How can a Financial Advisor Can Assist me with Lowering Tax Liability?Submitted by Parker Financial Planner | Kalamazoo Financial Advisor | St on February 11th, 2020
Earning an income comes with taxes, and your investment incomes are no different. As your portfolio grows into retirement, it’s important to consider the difference between retirement pre-tax income and retirement after-tax income. A savvy advisor will consider your future tax liabilities to be an integral part of your overall retirement strategy. After all, it’s the cash that matters!
Wealthy folks typically pay much higher taxes, but they also have access to the best talent to minimize (or even eliminate) your taxes owed. The U.S. tax code is thousands of pages of legislation, court rulings, and legal interpretations. It pays to get professional help to consider tax planning long before you retire. Don’t leave tax planning to the last minute!
One of the most common ways to avoid tax is dividends. Since corporate dividends are paid from after-tax business income, governments typically tax them at a much lower rate than salary or hourly wages.

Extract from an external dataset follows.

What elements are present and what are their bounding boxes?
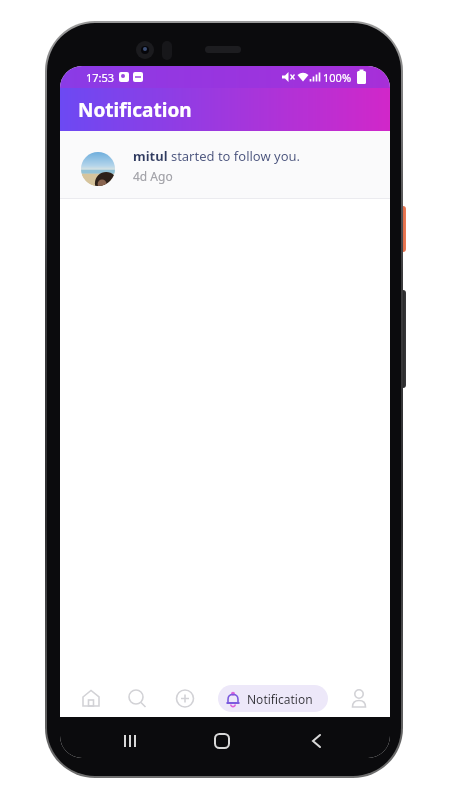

If you are self-employed, you likely have a few options to move money from your business to your personal accounts. A financial advisor can help you structure your affairs to earn dividends instead of a salary. This issue is complex and depends on where you live and work. A qualified financial planner will have up-to-date information along with a knowledge of the relevant laws and conventions in your area.
Charitable donations are another common vehicle to reduce taxes as a professional financial planner. Giving money to non-profits is an honorable thing to do, but it also alleviates your tax burden. Savvy investors will often donate their securities directly to an organization — this strategy offers many benefits for tax-conscious investors. Be sure to explore these options with your advisor. If you have a charity or NGO close to your heart, consider contacting their “planned giving” or legacy advancement offices.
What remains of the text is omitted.